International Tobacco E.C. Agreement—On July 9, 2004, PMI entered into an agreement with the European Commission (“E.C.”) and 10 member states of the European Union that provides for broad cooperation with European law enforcement agencies on anti-contraband and anti-counterfeit efforts. The agreement resolves all disputes between the parties relating to these issues. Under the terms of the agreement, PMI will make 13 payments over 12 years, including an initial payment of $250 million, which was recorded as a pre-tax charge against its earnings in 2004. The agreement calls for additional payments of approximately $150 million on the first anniversary of the agreement, approximately $100 million on the second anniversary and approximately $75 million each year thereafter for 10 years, each of which is to be adjusted based on certain variables, including PMI’s market share in the European Union in the year preceding payment.
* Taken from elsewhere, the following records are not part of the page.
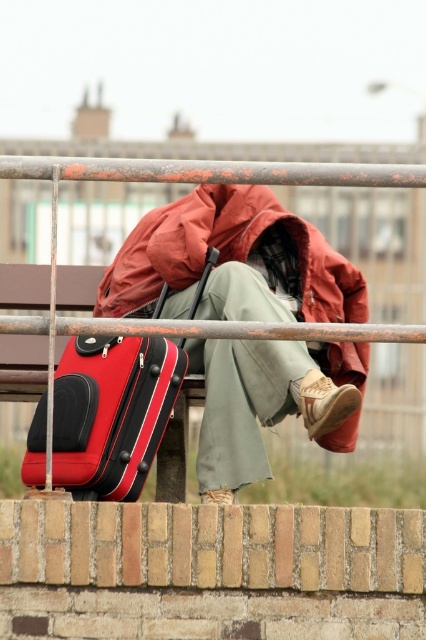 Question: Does matte red jacket at center have a larger size compared to rubberized red suitcase at left?

Choices:
 (A) yes
 (B) no

Answer: (B)

Question: Is matte red jacket at center bigger than rubberized red suitcase at left?

Choices:
 (A) no
 (B) yes

Answer: (A)

Question: Which point is farther from the camera taking this photo?

Choices:
 (A) (238, 413)
 (B) (77, 481)

Answer: (A)

Question: Which of the following is the farthest from the observer?

Choices:
 (A) matte red jacket at center
 (B) rubberized red suitcase at left

Answer: (A)

Question: Can you confirm if matte red jacket at center is positioned below rubberized red suitcase at left?

Choices:
 (A) no
 (B) yes

Answer: (A) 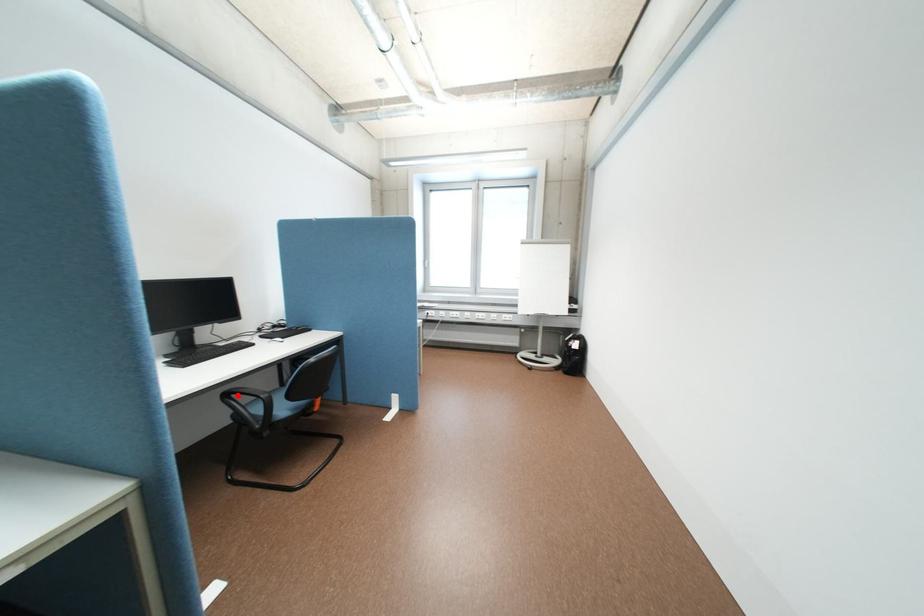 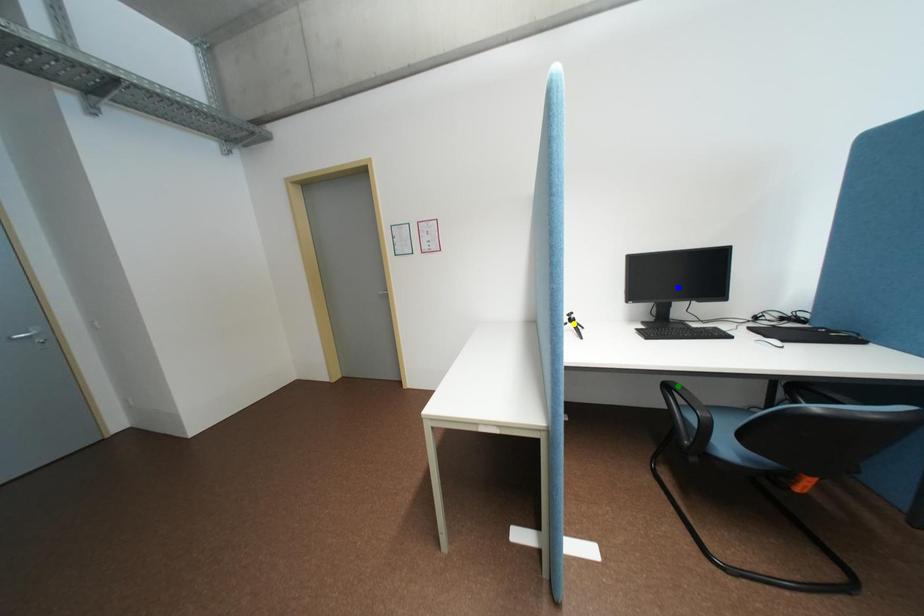 Question: I am providing you with two images of the same scene from different viewpoints. A red point is marked on the first image. You are given multiple points on the second image. In image 2, which mark is for the same physical point as the one in image 1?

Choices:
 (A) yellow point
 (B) green point
 (C) blue point

Answer: (B) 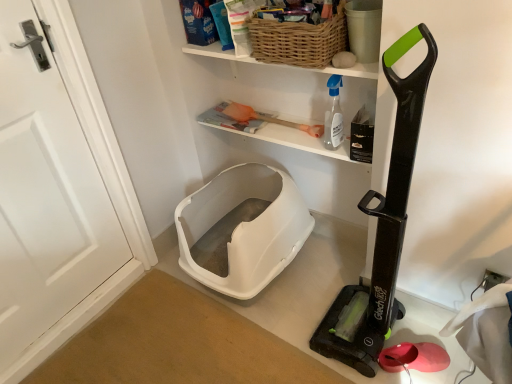 In order to face woven brown basket at upper center, should I rotate leftwards or rightwards?

It's best to rotate right around 5.581 degrees.

The height and width of the screenshot is (384, 512). What do you see at coordinates (242, 229) in the screenshot? I see `white plastic litter box at lower center` at bounding box center [242, 229].

What is the approximate width of black plastic vacuum cleaner at right?

The width of black plastic vacuum cleaner at right is 11.58 inches.

Consider the image. Measure the distance between point [109,214] and camera.

They are 1.74 meters apart.

The width and height of the screenshot is (512, 384). Describe the element at coordinates (48, 206) in the screenshot. I see `white matte door at left` at that location.

Image resolution: width=512 pixels, height=384 pixels. I want to click on woven brown basket at upper center, so click(298, 41).

Is woven brown basket at upper center not within white matte door at left?

woven brown basket at upper center is positioned outside white matte door at left.

From the image's perspective, is woven brown basket at upper center above or below white matte door at left?

woven brown basket at upper center is above white matte door at left.

Find the location of a particular element. door that appears in front of the woven brown basket at upper center is located at coordinates (48, 206).

Between woven brown basket at upper center and white matte door at left, which one has larger size?

Bigger between the two is white matte door at left.

Does woven wood shelf at upper center have a larger size compared to white plastic litter box at lower center?

No.

Is the depth of woven wood shelf at upper center less than that of white plastic litter box at lower center?

Yes, it is in front of white plastic litter box at lower center.

Consider the image. Which of these two, woven wood shelf at upper center or white plastic litter box at lower center, is wider?

white plastic litter box at lower center.

Could you tell me if woven wood shelf at upper center is facing white plastic litter box at lower center?

No.

Is white plastic litter box at lower center placed right next to woven wood shelf at upper center?

No, white plastic litter box at lower center is not making contact with woven wood shelf at upper center.

Which is more distant, (229, 173) or (234, 88)?

The point (229, 173) is farther from the camera.

Locate an element on the screen. The image size is (512, 384). shelf in front of the white plastic litter box at lower center is located at coordinates (288, 83).

From the image's perspective, is white plastic litter box at lower center above or below woven wood shelf at upper center?

white plastic litter box at lower center is situated lower than woven wood shelf at upper center in the image.

Considering the relative sizes of black plastic vacuum cleaner at right and woven wood shelf at upper center in the image provided, is black plastic vacuum cleaner at right wider than woven wood shelf at upper center?

Correct, the width of black plastic vacuum cleaner at right exceeds that of woven wood shelf at upper center.

Is black plastic vacuum cleaner at right shorter than woven wood shelf at upper center?

Incorrect, the height of black plastic vacuum cleaner at right does not fall short of that of woven wood shelf at upper center.

Does black plastic vacuum cleaner at right appear on the left side of woven wood shelf at upper center?

No, black plastic vacuum cleaner at right is not to the left of woven wood shelf at upper center.

From the image's perspective, which one is positioned lower, black plastic vacuum cleaner at right or woven wood shelf at upper center?

black plastic vacuum cleaner at right appears lower in the image.

Does transparent plastic spray bottle at upper center appear on the right side of white plastic litter box at lower center?

Yes.

Looking at this image, is transparent plastic spray bottle at upper center with white plastic litter box at lower center?

There is a gap between transparent plastic spray bottle at upper center and white plastic litter box at lower center.

Between transparent plastic spray bottle at upper center and white plastic litter box at lower center, which one has larger size?

Bigger between the two is white plastic litter box at lower center.

At what (x,y) coordinates should I click in order to perform the action: click on cleaning product above the white plastic litter box at lower center (from a real-world perspective). Please return your answer as a coordinate pair (x, y). This screenshot has width=512, height=384. Looking at the image, I should click on (333, 115).

Does transparent plastic spray bottle at upper center have a greater height compared to white matte door at left?

In fact, transparent plastic spray bottle at upper center may be shorter than white matte door at left.

Looking at their sizes, would you say transparent plastic spray bottle at upper center is wider or thinner than white matte door at left?

Considering their sizes, transparent plastic spray bottle at upper center looks broader than white matte door at left.

Locate an element on the screen. Image resolution: width=512 pixels, height=384 pixels. door on the left of transparent plastic spray bottle at upper center is located at coordinates (48, 206).

Is transparent plastic spray bottle at upper center inside or outside of white matte door at left?

transparent plastic spray bottle at upper center lies outside white matte door at left.

Considering the positions of objects woven brown basket at upper center and black plastic vacuum cleaner at right in the image provided, who is more to the right, woven brown basket at upper center or black plastic vacuum cleaner at right?

Positioned to the right is black plastic vacuum cleaner at right.

From the image's perspective, between woven brown basket at upper center and black plastic vacuum cleaner at right, which one is located above?

woven brown basket at upper center, from the image's perspective.

Considering the relative sizes of woven brown basket at upper center and black plastic vacuum cleaner at right in the image provided, is woven brown basket at upper center bigger than black plastic vacuum cleaner at right?

Actually, woven brown basket at upper center might be smaller than black plastic vacuum cleaner at right.

From a real-world perspective, is woven brown basket at upper center below black plastic vacuum cleaner at right?

No, from a real-world perspective, woven brown basket at upper center is not under black plastic vacuum cleaner at right.

Where is `basket on the right of the white matte door at left`? basket on the right of the white matte door at left is located at coordinates (298, 41).

The image size is (512, 384). Identify the location of wide that appears behind the woven wood shelf at upper center. (242, 229).

Looking at the image, which one is located further to woven wood shelf at upper center, black plastic vacuum cleaner at right or transparent plastic spray bottle at upper center?

The object further to woven wood shelf at upper center is black plastic vacuum cleaner at right.

From the image, which object appears to be farther from woven brown basket at upper center, white matte door at left or white plastic litter box at lower center?

Among the two, white matte door at left is located further to woven brown basket at upper center.

Looking at the image, which one is located closer to woven brown basket at upper center, woven wood shelf at upper center or transparent plastic spray bottle at upper center?

woven wood shelf at upper center is positioned closer to the anchor woven brown basket at upper center.

Considering their positions, is black plastic vacuum cleaner at right positioned further to transparent plastic spray bottle at upper center than woven wood shelf at upper center?

black plastic vacuum cleaner at right is further to transparent plastic spray bottle at upper center.

Considering their positions, is woven wood shelf at upper center positioned closer to woven brown basket at upper center than white plastic litter box at lower center?

woven wood shelf at upper center lies closer to woven brown basket at upper center than the other object.

Which object lies further to the anchor point transparent plastic spray bottle at upper center, black plastic vacuum cleaner at right or white plastic litter box at lower center?

Based on the image, white plastic litter box at lower center appears to be further to transparent plastic spray bottle at upper center.

Looking at the image, which one is located further to black plastic vacuum cleaner at right, white matte door at left or transparent plastic spray bottle at upper center?

white matte door at left lies further to black plastic vacuum cleaner at right than the other object.

Looking at the image, which one is located closer to white matte door at left, transparent plastic spray bottle at upper center or black plastic vacuum cleaner at right?

Based on the image, transparent plastic spray bottle at upper center appears to be nearer to white matte door at left.

Find the location of a particular element. Image resolution: width=512 pixels, height=384 pixels. shelf between white matte door at left and black plastic vacuum cleaner at right is located at coordinates (288, 83).

The height and width of the screenshot is (384, 512). In order to click on shelf between woven brown basket at upper center and black plastic vacuum cleaner at right vertically in this screenshot , I will do `click(288, 83)`.

Identify the location of shelf between black plastic vacuum cleaner at right and transparent plastic spray bottle at upper center from front to back. Image resolution: width=512 pixels, height=384 pixels. (288, 83).

The image size is (512, 384). Find the location of `shelf situated between white matte door at left and transparent plastic spray bottle at upper center from left to right`. shelf situated between white matte door at left and transparent plastic spray bottle at upper center from left to right is located at coordinates (288, 83).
Because future additional payments are subject to these variables, PMI will record charges for them as an expense in cost of sales when product is shipped. During the third quarter of 2004, PMI began accruing for payments due on the first anniversary of the agreement.
Asset Impairment and Exit Costs—See Note 3. Asset Impairment and Exit Costs for a breakdown of asset impairment and exit costs by segment.